From: Diangang Li <diangangli@gmail.com>
To: tytso@mit.edu, adilger.kernel@dilger.ca
Cc: linux-ext4@vger.kernel.org, linux-fsdevel@vger.kernel.org,
linux-kernel@vger.kernel.org, changfengnan@bytedance.com,
Diangang Li <lidiangang@bytedance.com>
Subject: [RFC 1/1] ext4: fail fast on repeated metadata reads after IO failure
Date: Wed, 25 Mar 2026 17:33:49 +0800 [thread overview]
Message-ID: <20260325093349.630193-2-diangangli@gmail.com> (raw)
In-Reply-To: <20260325093349.630193-1-diangangli@gmail.com>
From: Diangang Li <lidiangang@bytedance.com>
ext4 metadata reads serialize on BH_Lock (lock_buffer). If the read fails,
the buffer remains !Uptodate. With concurrent callers, each waiter can
retry the same failing read after the previous holder drops BH_Lock. This
amplifies device retry latency and may trigger hung tasks.
In the normal read path the block driver already performs its own retries.

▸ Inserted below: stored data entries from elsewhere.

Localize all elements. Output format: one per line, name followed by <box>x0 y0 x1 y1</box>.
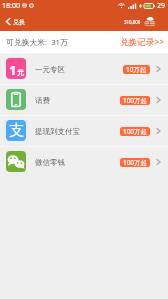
button[interactable]: 310,000 <box>124 15 156 28</box>
staticText: 100万起 <box>123 158 147 167</box>
staticText: 1 <box>9 61 17 79</box>
staticText: 100万起 <box>123 127 147 136</box>
staticText: 支 <box>9 121 24 140</box>
button[interactable]: 话费 <box>0 85 168 115</box>
staticText: 兑换 <box>13 18 25 26</box>
staticText: 29 <box>157 1 166 11</box>
staticText: 一元专区 <box>35 65 65 74</box>
staticText: 10万起 <box>126 65 147 74</box>
staticText: 兑换记录>> <box>120 36 165 48</box>
button[interactable]: 兑换记录>> <box>120 33 165 51</box>
staticText: 话费 <box>35 96 50 105</box>
other: Rice balance <box>143 16 156 27</box>
staticText: 可兑换大米: 31万 <box>6 37 68 48</box>
button[interactable]: 支 <box>0 116 168 146</box>
staticText: 100万起 <box>123 96 147 105</box>
button[interactable]: Back <box>3 15 27 28</box>
button[interactable]: 1 <box>0 54 168 84</box>
staticText: 元 <box>17 68 24 77</box>
staticText: 微信零钱 <box>35 158 65 167</box>
staticText: 18:00 <box>2 1 20 11</box>
staticText: 提现到支付宝 <box>35 127 80 136</box>
staticText: 310,000 <box>124 19 141 25</box>
button[interactable]: 微信零钱 <box>0 147 168 177</box>
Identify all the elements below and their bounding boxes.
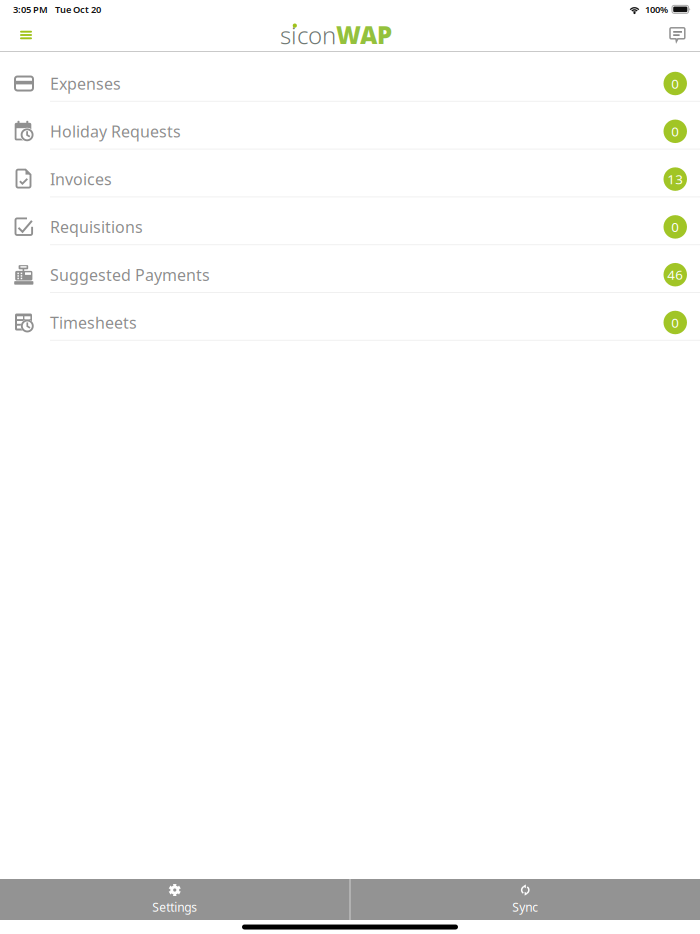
staticText: sicon [280, 19, 336, 51]
button[interactable]: Sync [350, 879, 700, 920]
staticText: 0 [671, 314, 679, 331]
staticText: 3:05 PM [13, 3, 48, 16]
staticText: Sync [512, 899, 538, 915]
staticText: 0 [671, 218, 679, 236]
button[interactable]: Messages [660, 19, 696, 51]
staticText: 13 [667, 170, 683, 188]
button[interactable]: Menu [8, 19, 44, 51]
staticText: 46 [667, 266, 683, 284]
staticText: Requisitions [50, 216, 143, 238]
button[interactable]: Timesheets [0, 293, 700, 341]
staticText: Suggested Payments [50, 264, 210, 285]
button[interactable]: Holiday Requests [0, 102, 700, 150]
staticText: 100% [645, 3, 668, 16]
button[interactable]: Invoices [0, 150, 700, 197]
staticText: 0 [671, 75, 679, 92]
staticText: Tue Oct 20 [55, 3, 101, 16]
staticText: Invoices [50, 168, 112, 190]
staticText: 0 [671, 122, 679, 140]
staticText: Timesheets [50, 312, 137, 333]
button[interactable]: Requisitions [0, 197, 700, 245]
staticText: Holiday Requests [50, 121, 181, 142]
staticText: Expenses [50, 73, 121, 94]
staticText: Settings [152, 899, 197, 915]
button[interactable]: Settings [0, 879, 350, 920]
button[interactable]: Expenses [0, 54, 700, 102]
button[interactable]: Suggested Payments [0, 245, 700, 293]
staticText: WAP [336, 19, 392, 51]
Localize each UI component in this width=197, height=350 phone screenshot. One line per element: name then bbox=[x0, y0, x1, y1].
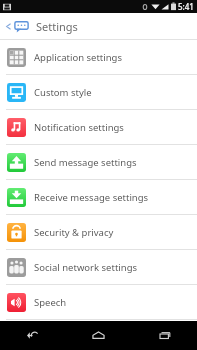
button[interactable]: Send message settings bbox=[0, 145, 197, 179]
staticText: Speech bbox=[34, 296, 67, 309]
button[interactable]: Up, Settings bbox=[0, 13, 197, 39]
button[interactable]: Home bbox=[65, 321, 131, 350]
button[interactable]: Notification settings bbox=[0, 110, 197, 144]
button[interactable]: Custom style bbox=[0, 75, 197, 109]
button[interactable]: Social network settings bbox=[0, 250, 197, 284]
staticText: Receive message settings bbox=[34, 191, 149, 204]
staticText: Custom style bbox=[34, 86, 92, 99]
staticText: Send message settings bbox=[34, 156, 137, 169]
staticText: 5:41 bbox=[178, 1, 194, 12]
button[interactable]: Back bbox=[0, 321, 65, 350]
button[interactable]: Receive message settings bbox=[0, 180, 197, 214]
button[interactable]: Application settings bbox=[0, 40, 197, 74]
staticText: Settings bbox=[36, 19, 78, 34]
staticText: Social network settings bbox=[34, 261, 138, 274]
button[interactable]: Security & privacy bbox=[0, 215, 197, 249]
staticText: Security & privacy bbox=[34, 226, 114, 239]
button[interactable]: Speech bbox=[0, 285, 197, 319]
staticText: Notification settings bbox=[34, 121, 124, 134]
staticText: Application settings bbox=[34, 51, 122, 64]
button[interactable]: Recent apps bbox=[131, 321, 197, 350]
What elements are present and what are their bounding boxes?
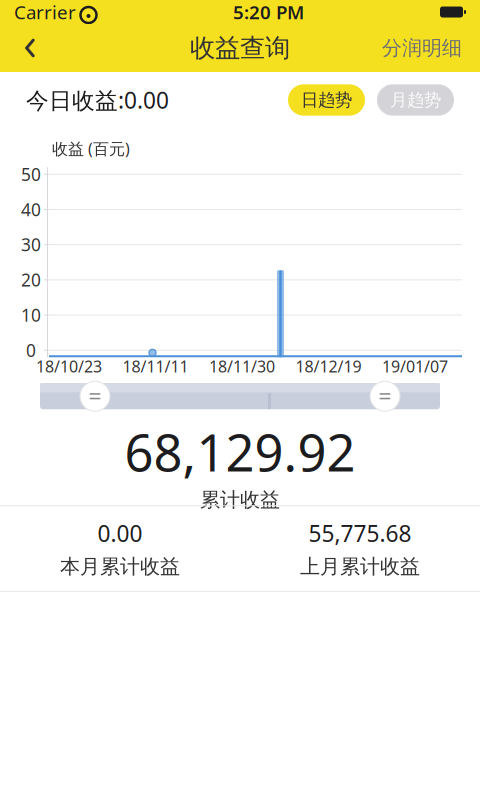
staticText: 0 (26, 339, 36, 362)
button[interactable]: 返回 (6, 24, 54, 72)
staticText: 5:20 PM (233, 0, 304, 24)
staticText (140, 381, 146, 411)
staticText: Carrier (14, 0, 76, 24)
staticText (30, 247, 36, 277)
staticText (30, 247, 36, 277)
staticText: 累计收益 (200, 488, 280, 512)
staticText: 18/11/11 (122, 356, 188, 377)
staticText: 今日收益:0.00 (26, 85, 169, 115)
staticText (452, 351, 458, 381)
staticText: 上月累计收益 (300, 554, 420, 579)
button[interactable]: 分润明细 (370, 24, 474, 72)
staticText: 18/12/19 (296, 356, 362, 377)
staticText: 0.00 (98, 518, 142, 548)
staticText (237, 362, 243, 392)
staticText: 收益 (百元) (52, 138, 130, 159)
staticText (237, 148, 243, 178)
staticText (75, 0, 81, 27)
staticText: 分润明细 (382, 36, 462, 60)
staticText: 20 (21, 268, 41, 291)
button[interactable]: 结束范围 (370, 381, 400, 411)
staticText: 19/01/07 (382, 356, 448, 377)
staticText: 10 (21, 304, 41, 326)
staticText: 55,775.68 (308, 518, 412, 548)
staticText: 日趋势 (301, 89, 352, 111)
staticText (237, 404, 243, 434)
staticText: 本月累计收益 (60, 554, 180, 579)
staticText: 18/10/23 (36, 356, 102, 377)
staticText: 月趋势 (390, 89, 441, 111)
staticText: 18/11/30 (209, 356, 275, 377)
staticText: 68,129.92 (124, 418, 356, 486)
staticText (24, 351, 30, 381)
button[interactable]: 日趋势 (288, 84, 365, 116)
button[interactable]: 起始范围 (80, 381, 110, 411)
button[interactable]: 月趋势 (377, 84, 454, 116)
staticText: 50 (21, 163, 41, 186)
staticText: 40 (21, 198, 41, 221)
staticText: 收益查询 (190, 32, 290, 64)
staticText: 30 (21, 233, 41, 256)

Once the retries keep failing, re-submitting the same metadata read from
the filesystem just amplifies the latency by serializing waiters on
BH_Lock.
Remember read failures on buffer_head and fail fast for ext4 metadata reads
once a buffer has already failed to read. Clear the flag on successful
read/write completion so the buffer can recover. ext4 read-ahead uses
ext4_read_bh_nowait(), so it does not set the failure flag and remains
best-effort.
Example hung stacks:
INFO: task toutiao.infra.t:3760933 blocked for more than 327 seconds.
Call Trace:
__schedule
io_schedule
__wait_on_bit_lock
bh_uptodate_or_lock
__read_extent_tree_block
ext4_find_extent
ext4_ext_map_blocks
ext4_map_blocks
ext4_getblk
ext4_bread
__ext4_read_dirblock
dx_probe
ext4_htree_fill_tree
ext4_readdir
iterate_dir
ksys_getdents64
INFO: task toutiao.infra.t:2724456 blocked for more than 327 seconds.
Call Trace:
__schedule
io_schedule
__wait_on_bit_lock
ext4_read_bh_lock
ext4_bread
__ext4_read_dirblock
htree_dirblock_to_tree
ext4_htree_fill_tree
ext4_readdir
iterate_dir
ksys_getdents64
Signed-off-by: Diangang Li <lidiangang@bytedance.com>
Reviewed-by: Fengnan Chang <changfengnan@bytedance.com>
---
fs/buffer.c | 2 ++
fs/ext4/super.c | 12 +++++++++++-
include/linux/buffer_head.h | 2 ++
3 files changed, 15 insertions(+), 1 deletion(-)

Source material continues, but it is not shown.